В доме собиралась исключительно мужская молодежная компания (дам сестры приглашать не любили), человек 15, не более, самых разных профессий. Это были все выходцы из военных, дворянских и буржуазных семей, активно не любивших советскую власть. Алкоголиков среди них не было, пили только хорошее вино и умеренно, но кушали основательно — жарили гусей, уток, индеек, кур. Я сам там, мальчишкой, с удовольствием ел гусей с яблоками и уток с черносливом. Готовили сами сестры, им помогала Оля и моя мать. Подавали птицу на огромных серебряных подносах. Ужинали при свечах, которые отражались в мутных, очень высоких, ампирных зеркалах между окнами. На святки устраивали костюмированные журфиксы. Особняк пролетарии не громили, и в чуланах, и в коридорах стояли огромные кованые сундуки, пахнущие нафталином. В них были шитые золотом нарышкинские придворные и военные мундиры, а также мундиры наполеоновской армии. Якобы в доме жил наполеоновский генерал, их бросивший. В этих мундирах семья устраивала журфиксы еще до революции. Отец и мать говорили, что в тридцатые годы бывало иногда и весело. Но, скорее всего, их веселила их тогдашняя молодость и влюбленность. За окнами была сталинская Москва и молодежи хотелось забыться. Мужчины ждали войны и хотели любой ценой при любых обстоятельствах поквитаться с большевиками за все, что они сделали с Россией и с ними. С надеждой смотрели на Муссолини и Гитлера, как на людей, поднявших на большевиков палку. Сейчас принято только охаивать фашистов, в основном, за евреев, но все забыли, что из двух зол выбирают меньшее, а меньшим злом тогда были фашисты. И Италия, и Германия и сейчас процветают, а Россия погибла от красных экспериментов. Если бы не Третий Рейх, то красный Кремль перемолол бы Европу как Россию и устроил бы Соловки и Катынь в каждой европейской стране. Именно Гитлер ненадолго сплотил Европу и нанес Сталину ряд весьма ощутимых ударов.

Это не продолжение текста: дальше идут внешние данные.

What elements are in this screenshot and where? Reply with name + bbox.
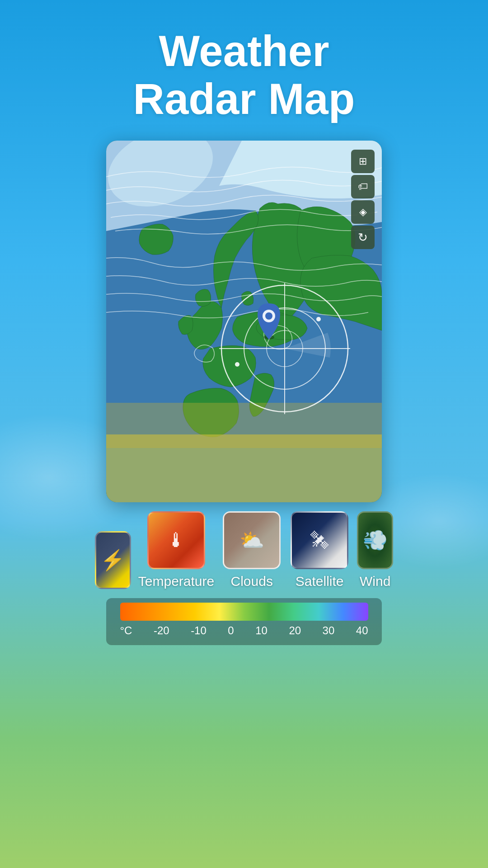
legend-val-3: 0 <box>228 624 234 637</box>
satellite-thumbnail: 🛰 <box>291 511 348 569</box>
svg-point-12 <box>265 312 272 320</box>
refresh-button[interactable]: ↻ <box>351 226 375 249</box>
layer-item-temperature[interactable]: 🌡 Temperature <box>135 511 218 589</box>
svg-point-9 <box>235 362 239 367</box>
layer-item-wind[interactable]: 💨 Wind <box>353 511 397 589</box>
svg-point-8 <box>316 317 321 321</box>
wind-label: Wind <box>360 574 390 589</box>
legend-val-5: 20 <box>289 624 301 637</box>
weather-map[interactable]: ⊞ 🏷 ◈ ↻ <box>106 141 382 502</box>
layer-item-clouds[interactable]: ⛅ Clouds <box>218 511 286 589</box>
refresh-icon: ↻ <box>358 231 368 245</box>
legend-unit: °C <box>120 624 132 637</box>
wind-thumbnail: 💨 <box>357 511 393 569</box>
temperature-thumbnail: 🌡 <box>147 511 205 569</box>
legend-val-2: -10 <box>191 624 206 637</box>
satellite-icon: 🛰 <box>310 530 328 551</box>
temperature-legend: °C -20 -10 0 10 20 30 40 <box>106 598 382 645</box>
thunder-thumbnail: ⚡ <box>95 531 131 589</box>
wind-icon: 💨 <box>363 528 388 552</box>
layer-selector: ⚡ 🌡 Temperature ⛅ Clouds 🛰 Satellite 💨 W… <box>0 502 488 594</box>
map-svg <box>106 141 382 502</box>
thunder-icon: ⚡ <box>100 548 125 572</box>
layers-button[interactable]: ◈ <box>351 200 375 224</box>
thermometer-icon: 🌡 <box>166 529 186 552</box>
satellite-label: Satellite <box>296 574 344 589</box>
legend-val-6: 30 <box>323 624 335 637</box>
map-controls: ⊞ 🏷 ◈ ↻ <box>351 150 375 249</box>
legend-val-7: 40 <box>356 624 368 637</box>
layers-icon: ◈ <box>359 206 367 218</box>
clouds-label: Clouds <box>231 574 273 589</box>
legend-val-4: 10 <box>255 624 267 637</box>
temperature-label: Temperature <box>138 574 214 589</box>
app-title: Weather Radar Map <box>18 27 470 123</box>
expand-icon: ⊞ <box>359 156 367 167</box>
app-header: Weather Radar Map <box>0 0 488 141</box>
legend-gradient-bar <box>120 603 368 621</box>
cloud-icon: ⛅ <box>239 528 264 552</box>
legend-val-1: -20 <box>154 624 169 637</box>
layer-item-satellite[interactable]: 🛰 Satellite <box>286 511 353 589</box>
expand-button[interactable]: ⊞ <box>351 150 375 173</box>
clouds-thumbnail: ⛅ <box>223 511 281 569</box>
bookmark-icon: 🏷 <box>358 181 368 193</box>
legend-labels: °C -20 -10 0 10 20 30 40 <box>106 623 382 639</box>
bookmark-button[interactable]: 🏷 <box>351 175 375 198</box>
layer-item-thunder[interactable]: ⚡ <box>91 531 135 589</box>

Оля ввела мою мать к сестрам, и к ней они отнеслись положительно — одичавшая и затравленная дочь генерала и атамана, лично знавшего двух последних Императоров. Была и другая причина - моя мать была небольшая женщина, а сестры высокие и с фигурами манекенщиц. Женщины всегда женщины и любят оттенять себя на контрастах. Мать стала помогать сестрам готовить ужины, а это была большая по объему работа для такой многолюдной, прожорливой дружины. Она стала своим человеком у них. Кто она была тогда? Беженка и лишенка. Роскошную абрамовскую квартиру на Поварской захватила семья родственников деда, Филимоновых, работавших на красных. Один дядя был Войсковым Кубанским атаманом у Деникина, а другой, дядя Володя, царский генерал, служил у красных, их бабка пустила временно. Красные Филимоновы не отдали бабке даже ее шубу, когда она вернулась, побежав в Чека с воплями «Буржуи вернулись!». Бабушка до смерти их звала «Филимошки проклятые». Одно время мать ловило ОГПУ — хотели ее выслать. Сестры ее спрятали, но не у Оли в дворницкой, а в своих комнатах, и она почти год отсиживалась там, не выходя. Приходили и к тете Наде на Мещанскую, но она сказала чекистам: «Люба уехала на Дон, к родне».
Молодежная компания была православная, верующая, без церкви у них не было бы полноты жизни. Но не ходить же им в сергианский храм, где поп — агент ОГПУ. Вот и стали молиться дома. В подвальную белокаменную палату были снесены иконы в серебре и меди. Среди них была и особо чтимая икона царицы Натальи Кирилловны, перед которой она молилась во время стрелецких бунтов, когда ее родню поднимали на копья. Это была Матерь Божья Казанская, на венце и фате были зеленые, неправильной формы, чуть тусклые, изумруды. Я видел эту икону и ее помню. Там же стоял самодельный аналойчик с книгами.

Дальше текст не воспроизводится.